**PROVIDED INFORMATION**:
/---
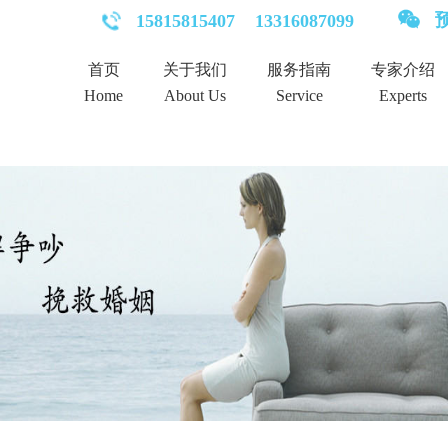
预
15815815407
13316087099
首页
关于我们
服务指南
专家介绍
Home
About Us
Service
Experts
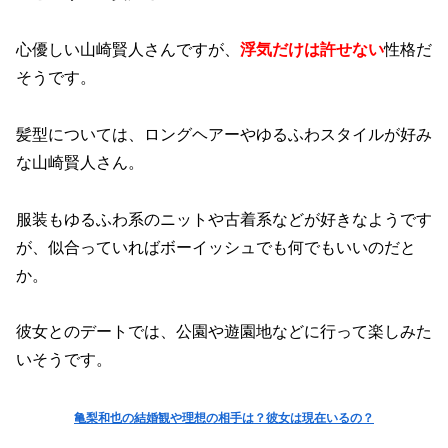
心優しい山崎賢人さんですが、
浮気だけは許せない
性格だ
そうです。
髪型については、ロングヘアーやゆるふわスタイルが好み
な山崎賢人さん。
服装もゆるふわ系のニットや古着系などが好きなようです
が、似合っていればボーイッシュでも何でもいいのだと
か。
彼女とのデートでは、公園や遊園地などに行って楽しみた
いそうです。
亀梨和也の結婚観や理想の相手は？彼女は現在いるの？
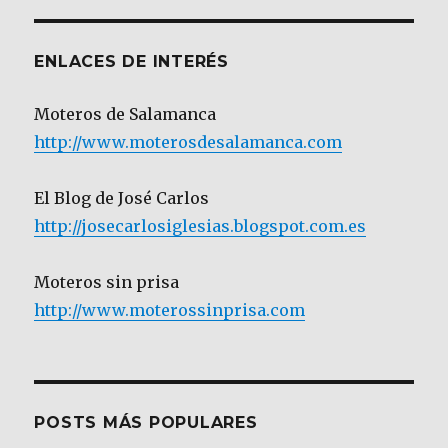
Categoría
ENLACES DE INTERÉS
Moteros de Salamanca
http://www.moterosdesalamanca.com
El Blog de José Carlos
http://josecarlosiglesias.blogspot.com.es
Moteros sin prisa
http://www.moterossinprisa.com
POSTS MÁS POPULARES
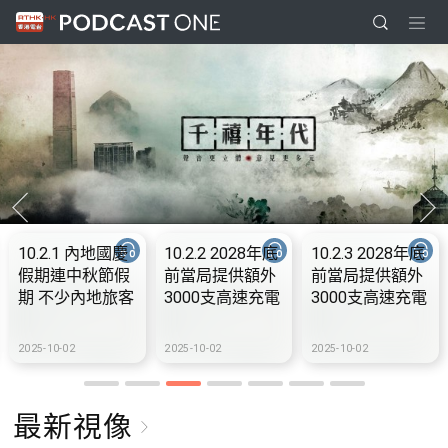
10.2.1 內地國慶
10.2.2 2028年底
10.2.3 2028年底
假期連中秋節假
前當局提供額外
前當局提供額外
期 不少內地旅客
3000支高速充電
3000支高速充電
到港旅遊
樁 港鐵商場約增
樁 港鐵商場約增
設300個電動車
設300個電動車
2025-10-02
2025-10-02
2025-10-02
充電站
充電站
最新視像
\---
**WHAT IS BEING ASKED**:
Set the material above down again word for word. Include none of its pictures.

**EXERCISE RESPONSE**:
预
15815815407
13316087099
首页
关于我们
服务指南
专家介绍
Home
About Us
Service
Experts
心優しい山崎賢人さんですが、
浮気だけは許せない
性格だ
そうです。
髪型については、ロングヘアーやゆるふわスタイルが好み
な山崎賢人さん。
服装もゆるふわ系のニットや古着系などが好きなようです
が、似合っていればボーイッシュでも何でもいいのだと
か。
彼女とのデートでは、公園や遊園地などに行って楽しみた
いそうです。
亀梨和也の結婚観や理想の相手は？彼女は現在いるの？
Categoría
ENLACES DE INTERÉS
Moteros de Salamanca
http://www.moterosdesalamanca.com
El Blog de José Carlos
http://josecarlosiglesias.blogspot.com.es
Moteros sin prisa
http://www.moterossinprisa.com
POSTS MÁS POPULARES
10.2.1 內地國慶
10.2.2 2028年底
10.2.3 2028年底
假期連中秋節假
前當局提供額外
前當局提供額外
期 不少內地旅客
3000支高速充電
3000支高速充電
到港旅遊
樁 港鐵商場約增
樁 港鐵商場約增
設300個電動車
設300個電動車
2025-10-02
2025-10-02
2025-10-02
充電站
充電站
最新視像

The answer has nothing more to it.